• [Directions]: Your reply should reproduce each line below exactly and carry none of the pictures.

** Extracted data follows **

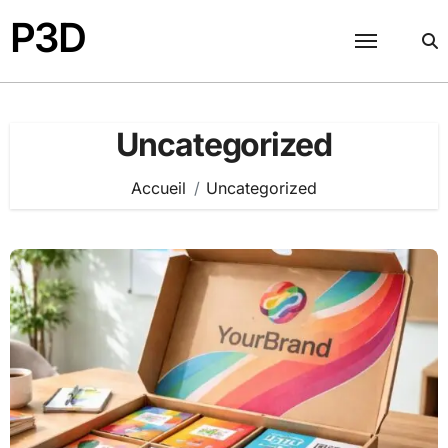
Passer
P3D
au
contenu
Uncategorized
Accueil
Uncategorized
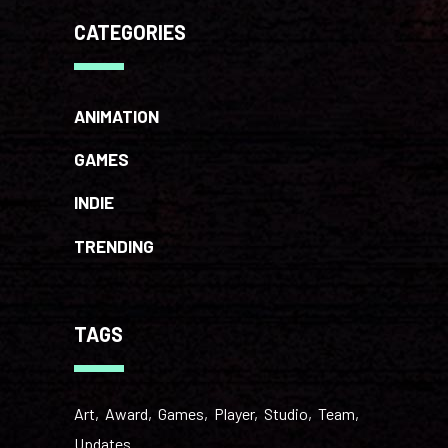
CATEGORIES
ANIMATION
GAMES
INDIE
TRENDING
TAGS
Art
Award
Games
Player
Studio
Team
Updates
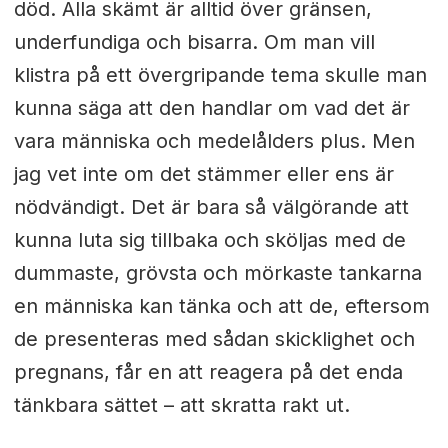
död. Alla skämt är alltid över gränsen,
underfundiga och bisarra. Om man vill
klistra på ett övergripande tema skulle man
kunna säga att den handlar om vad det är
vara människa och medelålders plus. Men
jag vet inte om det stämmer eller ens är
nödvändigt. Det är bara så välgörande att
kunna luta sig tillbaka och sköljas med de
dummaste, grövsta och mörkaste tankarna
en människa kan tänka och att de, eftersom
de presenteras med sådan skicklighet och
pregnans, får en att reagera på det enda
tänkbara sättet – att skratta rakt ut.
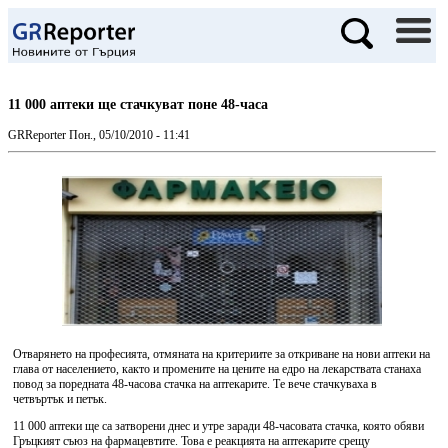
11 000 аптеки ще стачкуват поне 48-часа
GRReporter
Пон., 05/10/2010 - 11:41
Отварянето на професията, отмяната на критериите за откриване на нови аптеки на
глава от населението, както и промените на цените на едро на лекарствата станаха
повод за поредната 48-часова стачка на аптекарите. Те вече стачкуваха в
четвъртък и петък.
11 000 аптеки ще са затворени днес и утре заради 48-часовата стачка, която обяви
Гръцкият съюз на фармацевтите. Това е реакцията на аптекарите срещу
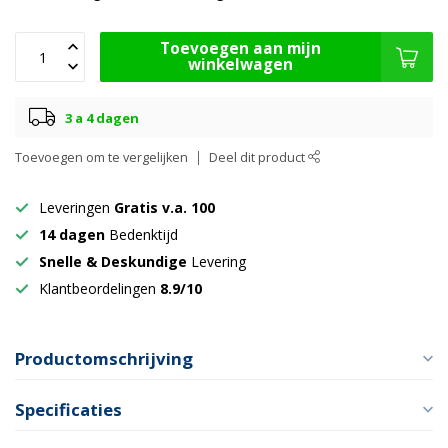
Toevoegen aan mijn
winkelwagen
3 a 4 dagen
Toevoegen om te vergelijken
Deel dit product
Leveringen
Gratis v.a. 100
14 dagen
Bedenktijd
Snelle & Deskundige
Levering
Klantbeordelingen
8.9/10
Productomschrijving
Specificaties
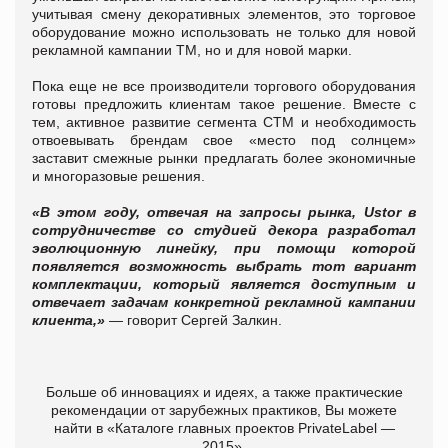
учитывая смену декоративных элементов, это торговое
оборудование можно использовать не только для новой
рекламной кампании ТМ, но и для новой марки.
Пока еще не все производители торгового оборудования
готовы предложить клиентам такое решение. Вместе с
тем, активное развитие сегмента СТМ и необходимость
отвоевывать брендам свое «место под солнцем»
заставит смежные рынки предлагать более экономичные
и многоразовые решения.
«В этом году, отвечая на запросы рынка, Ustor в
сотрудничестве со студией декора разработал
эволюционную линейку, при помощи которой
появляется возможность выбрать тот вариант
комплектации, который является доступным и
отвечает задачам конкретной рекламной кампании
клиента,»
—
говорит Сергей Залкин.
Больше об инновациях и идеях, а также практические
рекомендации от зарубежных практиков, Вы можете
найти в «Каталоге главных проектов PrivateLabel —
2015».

** End of Extracted data **

• [Finished exercise]:
Passer
P3D
au
contenu
Uncategorized
Accueil
Uncategorized
CATEGORIES
ANIMATION
GAMES
INDIE
TRENDING
TAGS
Art
Award
Games
Player
Studio
Team
Updates
död. Alla skämt är alltid över gränsen,
underfundiga och bisarra. Om man vill
klistra på ett övergripande tema skulle man
kunna säga att den handlar om vad det är
vara människa och medelålders plus. Men
jag vet inte om det stämmer eller ens är
nödvändigt. Det är bara så välgörande att
kunna luta sig tillbaka och sköljas med de
dummaste, grövsta och mörkaste tankarna
en människa kan tänka och att de, eftersom
de presenteras med sådan skicklighet och
pregnans, får en att reagera på det enda
tänkbara sättet – att skratta rakt ut.
11 000 аптеки ще стачкуват поне 48-часа
GRReporter
Пон., 05/10/2010 - 11:41
Отварянето на професията, отмяната на критериите за откриване на нови аптеки на
глава от населението, както и промените на цените на едро на лекарствата станаха
повод за поредната 48-часова стачка на аптекарите. Те вече стачкуваха в
четвъртък и петък.
11 000 аптеки ще са затворени днес и утре заради 48-часовата стачка, която обяви
Гръцкият съюз на фармацевтите. Това е реакцията на аптекарите срещу
Toevoegen aan mijn
winkelwagen
3 a 4 dagen
Toevoegen om te vergelijken
Deel dit product
Leveringen
Gratis v.a. 100
14 dagen
Bedenktijd
Snelle & Deskundige
Levering
Klantbeordelingen
8.9/10
Productomschrijving
Specificaties
учитывая смену декоративных элементов, это торговое
оборудование можно использовать не только для новой
рекламной кампании ТМ, но и для новой марки.
Пока еще не все производители торгового оборудования
готовы предложить клиентам такое решение. Вместе с
тем, активное развитие сегмента СТМ и необходимость
отвоевывать брендам свое «место под солнцем»
заставит смежные рынки предлагать более экономичные
и многоразовые решения.
«В этом году, отвечая на запросы рынка, Ustor в
сотрудничестве со студией декора разработал
эволюционную линейку, при помощи которой
появляется возможность выбрать тот вариант
комплектации, который является доступным и
отвечает задачам конкретной рекламной кампании
клиента,»
—
говорит Сергей Залкин.
Больше об инновациях и идеях, а также практические
рекомендации от зарубежных практиков, Вы можете
найти в «Каталоге главных проектов PrivateLabel —
2015».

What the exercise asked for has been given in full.